Der jetzige Dammbruch erfolgte drei Jahre nach der größten Umweltkatastrophe in Brasilien, als damals am 5. November 2015 der Damm des Rückhaltebeckens Fundão der Firma Samarco Mineração S.A. brach, ein Joint Venture von Vale S.A. und BHP Billiton. In der Nähe der Stadt Mariana gelegen, ebenfalls in Minas Gerais, wurden durch den Dammbruch 62 Millionen Kubikmeter Erzrückstände freigesetzt, die sich in einem Tsunami durch mehrere Dörfer und anschließend durch Flusstäler bis hin zur Mündung in den Südatlantik frästen. Der Bruch von „Mariana“, wie er fortan in den Medien genannt wurde, zerstörte den Bezirk Bento Rodrigues vollständig, begrub Häuser, Kirchen, Schulen, Brücken, Plantagen unter sich, tötete 19 Menschen, traf auf den Rio Doce, eines der größten Flussbecken Brasiliens, und alle Gemeinden entlang des Flusses in den Bundesstaaten Minas Gerais und Espírito Santo, bevor er 700 Kilometer entfernt den Atlantik erreichte und dort die Fisch- und Molluskenbestände ebenso wie die einzigartige Korrallenwelt von Abrolhos zerstörte. Immer noch kämpfen die betroffenen Bevölkerungsgruppen um ihr Überleben und um Gerechtigkeit. „Was wir am meisten wollen, ist, dass wir in unser Haus, zu unseren Nachbarn, zurückkehren“, sagt Mauro Marques da Silva, Bewohner des zerstörten Bento Rodrigues. „Es ist lange her, dass wir so gelitten haben, und wir wissen immer noch nicht, ob wir bezahlt werden oder ob es dann eben dabei bleiben würde, dass wir ganz leer ausgehen“, erzählt er. Zwischen Minas Gerais und Espírito Santo sind insgesamt mehr als 500.000 Menschen betroffen, und sie sind es noch immer, denn die Trinkwasserversorgung basiert auf Flusswasser, das nun aufbereitet werden muss. Vertrauen in dieses Wasser haben die Anwohner*innen jedenfalls nicht.

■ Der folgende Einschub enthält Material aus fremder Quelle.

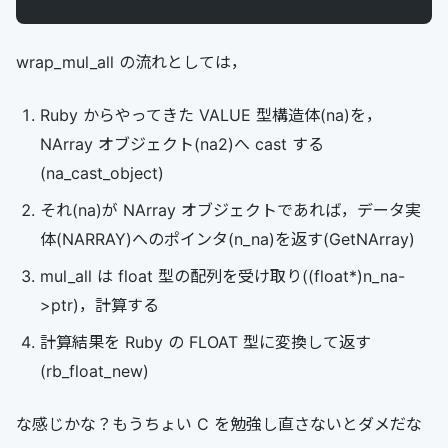
wrap_mul_all の流れとしては，
Ruby からやってきた VALUE 型構造体(na)を，
NArray オブジェクト(na2)へ cast する
(na_cast_object)
それ(na)が NArray オブジェクトであれば，データ実
体(NARRAY)へのポインタ(n_na)を返す(GetNArray)
mul_all は float 型の配列を受け取り((float*)n_na-
>ptr)，計算する
計算結果を Ruby の FLOAT 型に変換して返す
(rb_float_new)
な感じかな？もうちょい C を勉強し直さないとダメだな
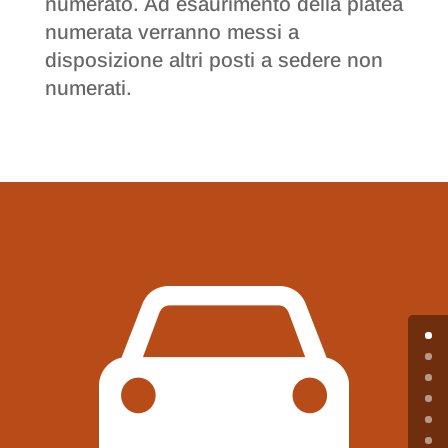
numerato. Ad esaurimento della platea
numerata verranno messi a
disposizione altri posti a sedere non
numerati.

Drei Jahre sind seit dem Dammbruch von Mariana vergangen, und die Flussanwohner*innen, Fischer*innen und kleinen Landwirt*innen haben noch immer keine ausreichende Entschädigung für den kompletten Verlust ihres Lebenseinkommens erhalten. Dabei gehen die Verantwortlichen für den Dammbruch von Mariana bis heute straffrei aus. Wie Marli de Fátima Felício Felipe, die ihre Mutter bei der Tragödie verloren hat, betroffen sagt: „Ich denke, alle werden sie straffrei davonkommen. Das Unternehmen (Samarco) ist sehr stark. Nur Gott ist größer.“ Dabei haben die beiden gebrochenen Dämme, Fundão und Córrego do Feijão, auffällige Gemeinsamkeiten. Die Betreiberfirma von Fundão bei Mariana gehörte zur Hälfte dem brasilianischen Bergbauriesen Vale. Córrego do Feijão gehörte Vale komplett. Beide Minen belieferten unter anderem auch deutsche Stahlkocher. 52 Prozent der Eisenerzimporte nach Deutschland kommen aus Brasilien, größter Lieferant: Vale S.A. Doch wegen der mangelnden Pflicht zur Offenlegung der Lieferkette reden die deutschen Hüttenwerke sich immer gern mit Verschwiegensheitsklauseln aus der Affäre. Hinterher will niemand mehr etwas damit zu tun gehabt haben. Beide Minen hatten deutsche Versicherer und Rückversicherer, unter ihnen die Marktführer Allianz, Hannover Rück und Münchener Rück, wobei letztere jüngst eine Debatte unter den Versicherern anstrengt hat, die Versicherungspolicen bei den extrem bruchgefährdeten Dämmen strikter zu handhaben. Es wird wohl auch ihnen mittlerweile zu teuer.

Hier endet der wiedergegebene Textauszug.